WHAT YOU NEED TO DO: Going through the entries below, copy out each line that contains "dihubungi".

DATASET:
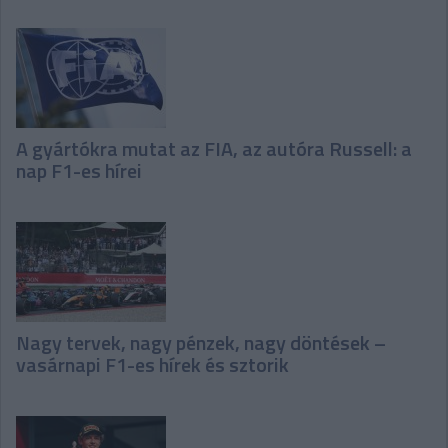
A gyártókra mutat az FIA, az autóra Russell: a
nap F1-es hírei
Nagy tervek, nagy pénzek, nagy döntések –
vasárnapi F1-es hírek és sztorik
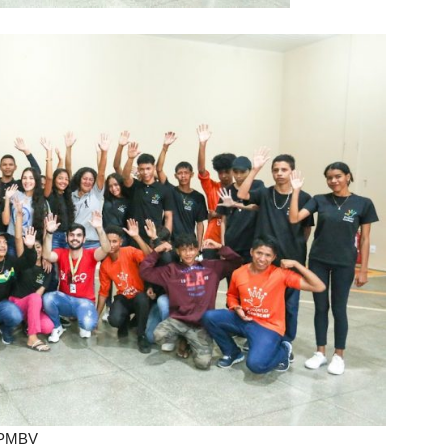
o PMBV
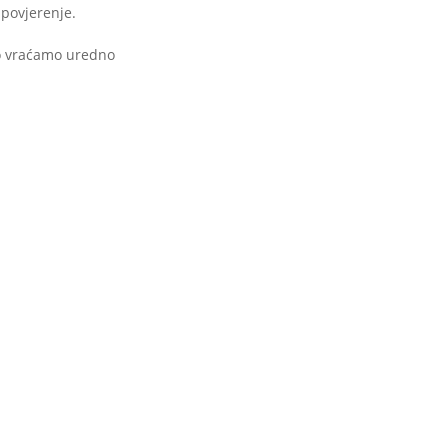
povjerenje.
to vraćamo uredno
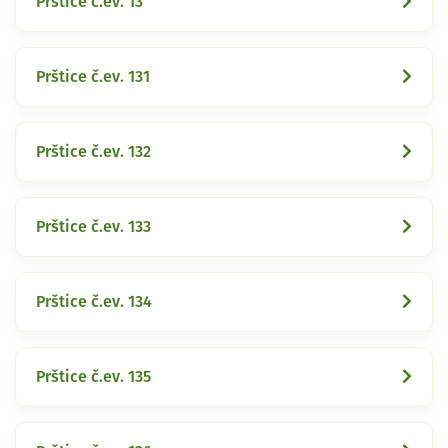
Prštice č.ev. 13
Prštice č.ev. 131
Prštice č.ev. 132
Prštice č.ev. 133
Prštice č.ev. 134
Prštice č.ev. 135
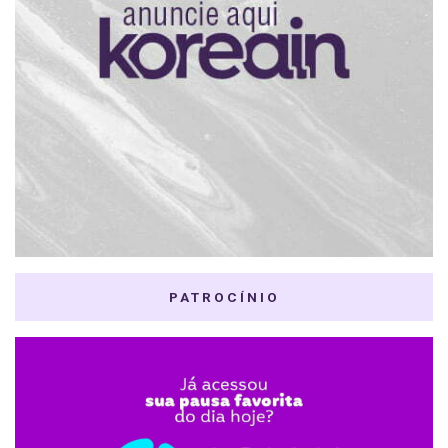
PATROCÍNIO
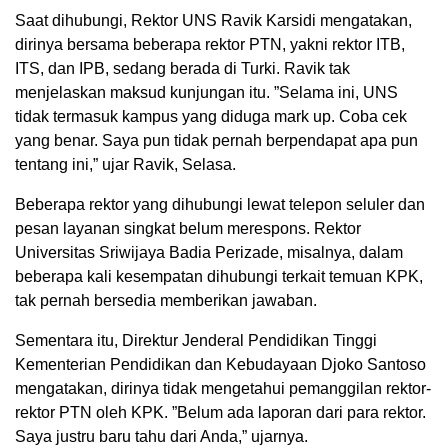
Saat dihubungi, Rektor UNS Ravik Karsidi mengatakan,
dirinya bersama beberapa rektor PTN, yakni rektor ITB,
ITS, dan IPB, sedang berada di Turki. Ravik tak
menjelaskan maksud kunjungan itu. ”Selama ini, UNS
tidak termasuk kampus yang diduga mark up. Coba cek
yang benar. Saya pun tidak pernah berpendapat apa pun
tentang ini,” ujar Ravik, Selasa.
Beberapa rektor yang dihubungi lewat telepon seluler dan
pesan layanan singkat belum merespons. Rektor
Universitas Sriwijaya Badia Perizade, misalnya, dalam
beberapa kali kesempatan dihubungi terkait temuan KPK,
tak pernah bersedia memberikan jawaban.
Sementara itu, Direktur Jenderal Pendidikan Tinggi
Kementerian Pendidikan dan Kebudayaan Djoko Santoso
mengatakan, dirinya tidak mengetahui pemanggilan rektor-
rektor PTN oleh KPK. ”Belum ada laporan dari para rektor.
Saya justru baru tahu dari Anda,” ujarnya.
...
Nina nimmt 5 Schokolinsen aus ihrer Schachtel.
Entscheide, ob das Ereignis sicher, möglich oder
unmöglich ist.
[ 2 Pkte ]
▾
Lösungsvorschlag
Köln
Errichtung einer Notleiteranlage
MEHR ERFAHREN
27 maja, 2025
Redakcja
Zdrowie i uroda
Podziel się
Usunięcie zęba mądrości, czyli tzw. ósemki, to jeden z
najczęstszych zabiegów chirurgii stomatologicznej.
* * *
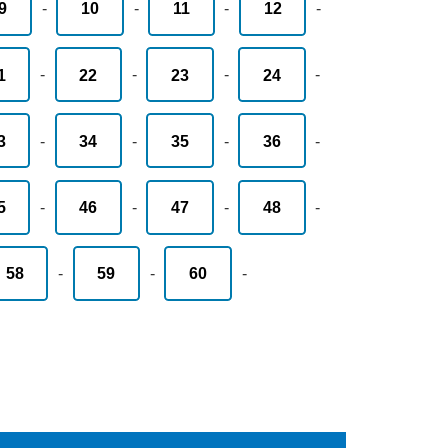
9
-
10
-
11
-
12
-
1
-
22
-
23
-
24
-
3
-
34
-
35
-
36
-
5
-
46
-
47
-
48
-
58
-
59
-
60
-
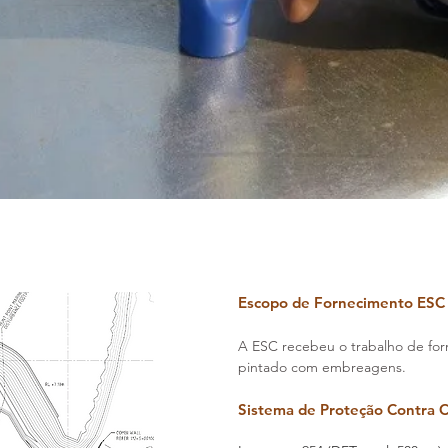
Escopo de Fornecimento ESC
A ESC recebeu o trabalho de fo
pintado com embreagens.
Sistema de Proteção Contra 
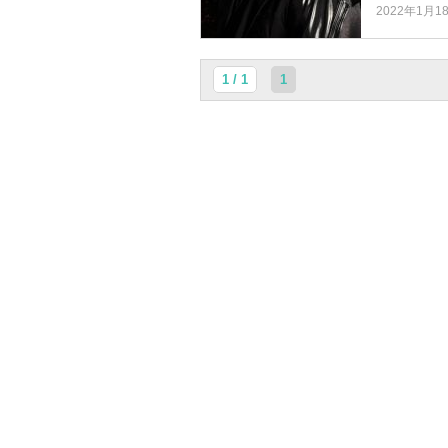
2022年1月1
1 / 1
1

ANSWER AREA:
Saat dihubungi, Rektor UNS Ravik Karsidi mengatakan,
Beberapa rektor yang dihubungi lewat telepon seluler dan
beberapa kali kesempatan dihubungi terkait temuan KPK,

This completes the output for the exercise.